Used bikes are considered regulated property in the city of Portland. Any business that engages in 50 or more regulated property transactions per year is in effect operating a pawn shop, and must be licensed as such. This requires that each bicycle be cross referenced through the Portland Police stolen goods database, and be held for a minimum of 30 days. We do not have the facility or resources to operate this way. You will receive the most amount of money for your used bike by selling it directly on Craigslist.
What size bike fits me?
A bike fits you if you find it comfortable when its saddle can safely be set so your knees are almost straight when the pedals are furthest away. Every other factor of fit is a matter of fitness for special needs or purposes, which we can discuss.

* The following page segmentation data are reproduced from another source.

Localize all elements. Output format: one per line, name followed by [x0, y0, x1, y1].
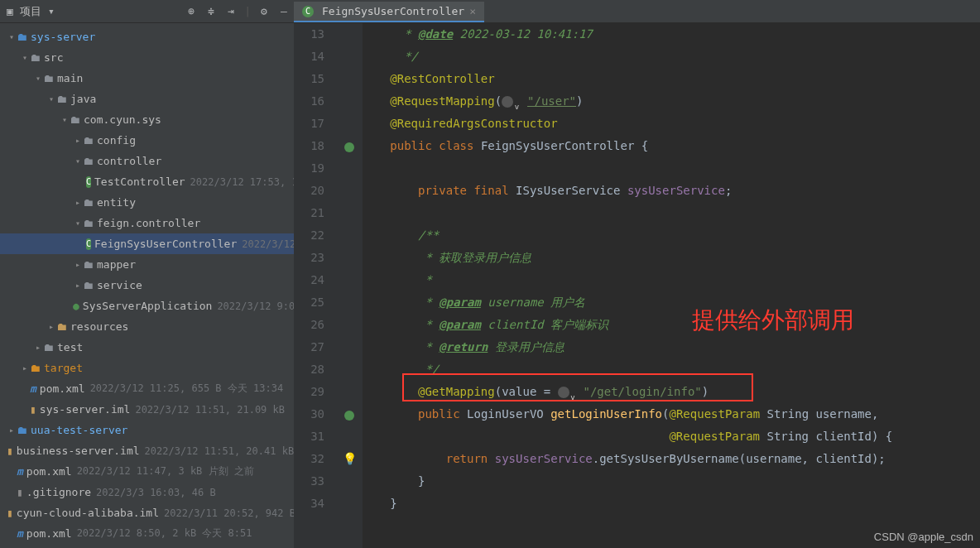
tree-item-label: pom.xml	[26, 465, 72, 478]
gear-icon[interactable]: ⚙	[257, 5, 271, 18]
collapse-icon[interactable]: ⇥	[224, 5, 238, 18]
tree-item[interactable]: ▾🖿sys-server	[0, 26, 294, 47]
tree-item-meta: 2022/3/12 8:50, 2 kB 今天 8:51	[77, 526, 252, 541]
tree-item-label: config	[97, 134, 136, 147]
tree-item-label: TestController	[94, 175, 185, 188]
class-icon: C	[86, 238, 91, 250]
tree-item[interactable]: ▮business-server.iml2022/3/12 11:51, 20.…	[0, 440, 294, 461]
folder-res-icon: 🖿	[56, 320, 67, 333]
tree-item[interactable]: ▸🖿resources	[0, 316, 294, 337]
file-brown-icon: ▮	[7, 445, 13, 457]
tab-active[interactable]: C FeignSysUserController ×	[294, 2, 484, 22]
tree-item[interactable]: ▸🖿config	[0, 130, 294, 151]
folder-icon: 🖿	[83, 134, 94, 147]
folder-orange-icon: 🖿	[30, 362, 41, 374]
tree-item[interactable]: ▾🖿java	[0, 89, 294, 109]
gutter-marks: 💡	[339, 23, 363, 548]
tree-item-meta: 2022/3/11 20:52, 942 B	[164, 507, 294, 519]
expand-icon[interactable]: ≑	[204, 5, 218, 18]
close-icon[interactable]: ×	[469, 5, 476, 17]
folder-icon: 🖿	[43, 341, 54, 353]
dropdown-icon[interactable]: ▾	[45, 5, 58, 18]
tree-item-meta: 2022/3/12	[242, 238, 294, 250]
tree-item[interactable]: ▮cyun-cloud-alibaba.iml2022/3/11 20:52, …	[0, 502, 294, 523]
tree-item-meta: 2022/3/12 17:53, 1.	[190, 176, 294, 188]
tree-item-label: controller	[97, 155, 161, 167]
maven-icon: m	[30, 382, 36, 395]
tree-item-label: target	[44, 362, 83, 374]
folder-blue-icon: 🖿	[17, 424, 27, 436]
folder-icon: 🖿	[83, 279, 94, 291]
project-tree[interactable]: ▾🖿sys-server▾🖿src▾🖿main▾🖿java▾🖿com.cyun.…	[0, 23, 294, 548]
code-editor[interactable]: 1314151617181920212223242526272829303132…	[294, 23, 980, 548]
tree-item-meta: 2022/3/3 16:03, 46 B	[96, 487, 216, 498]
tree-item-label: pom.xml	[40, 382, 85, 395]
tree-item-label: .gitignore	[26, 486, 91, 498]
tree-item[interactable]: ▸🖿target	[0, 358, 294, 378]
tree-item[interactable]: ●SysServerApplication2022/3/12 9:0	[0, 296, 294, 316]
minimize-icon[interactable]: —	[277, 5, 291, 18]
tree-item-label: java	[70, 93, 96, 105]
file-brown-icon: ▮	[30, 403, 36, 416]
tree-item-label: sys-server.iml	[40, 403, 131, 416]
tab-label: FeignSysUserController	[322, 5, 464, 17]
tree-item[interactable]: ▾🖿main	[0, 68, 294, 89]
folder-icon: 🖿	[43, 72, 54, 84]
tree-item-label: feign.controller	[97, 217, 200, 229]
file-gray-icon: ▮	[17, 486, 23, 498]
tree-item[interactable]: mpom.xml2022/3/12 11:25, 655 B 今天 13:34	[0, 378, 294, 399]
editor-area: C FeignSysUserController × 1314151617181…	[294, 0, 980, 548]
class-icon: C	[302, 6, 314, 17]
spring-icon: ●	[73, 300, 79, 312]
folder-icon: 🖿	[83, 155, 94, 167]
tree-item-label: test	[57, 341, 83, 353]
maven-icon: m	[17, 465, 23, 478]
divider: |	[244, 5, 251, 17]
sidebar-header: ▣ 项目 ▾ ⊕ ≑ ⇥ | ⚙ —	[0, 0, 294, 23]
lightbulb-icon[interactable]: 💡	[343, 448, 357, 470]
line-gutter: 1314151617181920212223242526272829303132…	[294, 23, 339, 548]
tree-item[interactable]: ▸🖿test	[0, 337, 294, 358]
tree-item[interactable]: ▾🖿com.cyun.sys	[0, 109, 294, 130]
tree-item-label: pom.xml	[26, 527, 72, 540]
tree-item[interactable]: CTestController2022/3/12 17:53, 1.	[0, 171, 294, 192]
tree-item-meta: 2022/3/12 9:0	[217, 300, 294, 312]
tree-item[interactable]: mpom.xml2022/3/12 8:50, 2 kB 今天 8:51	[0, 523, 294, 544]
tree-item[interactable]: CFeignSysUserController2022/3/12	[0, 233, 294, 254]
folder-icon: 🖿	[70, 113, 80, 126]
maven-icon: m	[17, 527, 23, 540]
spring-bean-icon[interactable]	[344, 411, 354, 421]
target-icon[interactable]: ⊕	[185, 5, 198, 18]
annotation-box	[402, 373, 753, 401]
tree-item-meta: 2022/3/12 11:25, 655 B 今天 13:34	[90, 382, 284, 396]
sidebar-title: 项目	[20, 4, 41, 19]
tree-item-label: src	[44, 51, 63, 64]
tree-item-label: sys-server	[31, 31, 95, 43]
tree-item-label: main	[57, 72, 83, 84]
tree-item-label: SysServerApplication	[83, 300, 213, 312]
folder-icon: 🖿	[30, 51, 41, 64]
project-sidebar: ▣ 项目 ▾ ⊕ ≑ ⇥ | ⚙ — ▾🖿sys-server▾🖿src▾🖿ma…	[0, 0, 294, 548]
annotation-text: 提供给外部调用	[692, 309, 854, 331]
tree-item[interactable]: ▸🖿service	[0, 275, 294, 296]
tree-item-meta: 2022/3/12 11:51, 20.41 kB	[145, 445, 294, 457]
code-content[interactable]: * @date 2022-03-12 10:41:17 */ @RestCont…	[363, 23, 980, 548]
tree-item[interactable]: ▸🖿entity	[0, 192, 294, 213]
tree-item[interactable]: ▾🖿feign.controller	[0, 213, 294, 233]
tree-item[interactable]: ▾🖿controller	[0, 151, 294, 171]
tree-item[interactable]: ▸🖿mapper	[0, 254, 294, 275]
tree-item-label: cyun-cloud-alibaba.iml	[17, 507, 159, 519]
tab-bar: C FeignSysUserController ×	[294, 0, 980, 23]
tree-item[interactable]: mpom.xml2022/3/12 11:47, 3 kB 片刻 之前	[0, 461, 294, 482]
tree-item-label: resources	[70, 320, 128, 333]
tree-item[interactable]: ▮sys-server.iml2022/3/12 11:51, 21.09 kB	[0, 399, 294, 420]
tree-item-meta: 2022/3/12 11:47, 3 kB 片刻 之前	[77, 464, 254, 478]
watermark: CSDN @apple_csdn	[874, 531, 973, 543]
tree-item-label: entity	[97, 196, 136, 209]
project-icon: ▣	[3, 5, 17, 18]
tree-item[interactable]: ▮.gitignore2022/3/3 16:03, 46 B	[0, 482, 294, 502]
tree-item[interactable]: ▾🖿src	[0, 47, 294, 68]
file-brown-icon: ▮	[7, 507, 13, 519]
tree-item[interactable]: ▸🖿uua-test-server	[0, 420, 294, 440]
spring-bean-icon[interactable]	[344, 142, 354, 152]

We'll guide you toward likely candidates when we see you, and validate with test riding while tweaking other things like fore-aft weight distribution.
Fit is often a matter of compromise between comfort when riding at low intensity, and performance when ridden with more athleticism. Most bikes we stock are skewed somewhat toward the former, as befits transportation in a city like ours only 8 miles on a side. This means most of our bikes are pretty upright, and this, in turn, means that they often come in only one or a few sizes instead of many very small increments like sport bikes do. Just because you ride a 52cm frame of a particular model of road bike doesn't mean that a "one-size" of a much more upright bike won't fit you as well.
Do you do fittings?
Yes and no. If you are an athlete who already rides a lot, and who is experiencing intractable pain or trouble hitting specific performance goals after trying lots of common adjustments, we will refer you to a professional fitter. If that's not you, we can help.
Upon seeing you riding, we can adjust your bike to fall within norms for your proportions and the style of riding best supported by the bike. This is generally free and casual. We can also suggest adjustments or part swaps if you tell us how you're uncomfortable, or it looks to us like you might soon become uncomfortable. We even know a few tricks to help you ride faster or further while avoiding injury, if that's your thing. But it always starts with you telling us your goals and issues, and letting us watch you ride. We have a problem-solving, rather than prescriptive approach outside of basics like saddle height (too many people: too low). We can't tell you how to adjust your bike if you can't tell us what hurts, unless it's something super obvious.
What we don't do is take body measurements or video of you riding on a specialized stationary "fitting bike," possibly in a wind tunnel, and plug the results into a formula or program to calculate how you're doing it wrong or what parts you need to buy. This approach to fitting, offered for a fee, is helpful when the findings of the program happen to overlap, or can be made to overlap, the intuition of a good listener who rides a lot. We do without the formulas.
What's the discount for floor models? What's the discount on accessories if I buy a bike? On 2 bikes?
There isn't one. We are not a discounter. Our prices are pre-haggled as marked, without exception. We do offer haggling as a service at just $60/hr, but only on Wednesdays by appointment with our bookkeeper. Profit margins and typical pay in bicycle retail are much lower than in most other enterprises. We want you to get a bike you love. We want to pay our awesome staff. We want to be around for many years to support your purchase. Thus, our prices are calculated precisely to keep all parties happy.
We observe no distinction between floor models and new stock, with very few exceptions. The bike you test ride might be the one you ride home. Everybody is encouraged to touch and test everything, gently. Only if an item is plainly shop-worn might we clear it, in which case the marked price will be lower.